--- WHAT THE TASK ASKS ---
Only the number is wanted: state how many lines of the data below contain the word "الفرح".

━━ DATA FOR PROCESSING

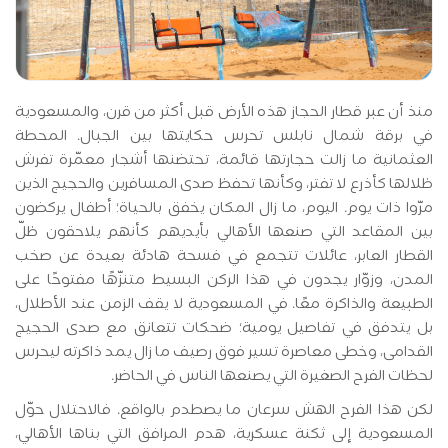
منذ أن عبر قطار الحجاز هذه الأرض قبل أكثر من قرن، والمسعودية
في برقة شمال نابلس تحرس حكايتها بين الجبال. المحطة
العثمانية ما زالت حجارتها قائمة، تحتضنها أشجار معمّرة تفرش
ظلالها كأذرع لا تفتر، وكأنها تحفظ صدى المسافرين والحجيج الذين
مرّوا ذات يوم. اليوم، ما زال المكان يخفق بالحياة؛ أطفال يركضون
بين المقاعد التي صنعها الأهالي بأيديهم كأنهم يلاحقون ظلّ
القطار العابر، عائلات تتجمع في فسحة هادئة بعيدة عن صخب
المدن، وزوّار يجدون في هذا الركن البسيط متنزّهًا مفتوحًا على
الطبيعة والذاكرة معًا. في المسعودية لا يقف الزمن عند الأطلال،
بل يتدفق في تفاصيل يومية؛ ضحكات تتعانق مع صدى الحجيج
القدامى، وخطى معاصرة تسير فوق رصيف ما زال يمد ذاكرته ليحرس
لحظات الفرح الصغيرة التي يصنعها الناس في الحاضر.
لكن هذا الفرح الهش سرعان ما يصطدم بالواقع. فالاحتلال حوّل
المسعودية إلى ثكنة عسكرية، هدم المرافق التي بناها الأهالي،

━━━━

--- SOLUTION FOR THIS PROBLEM ---
2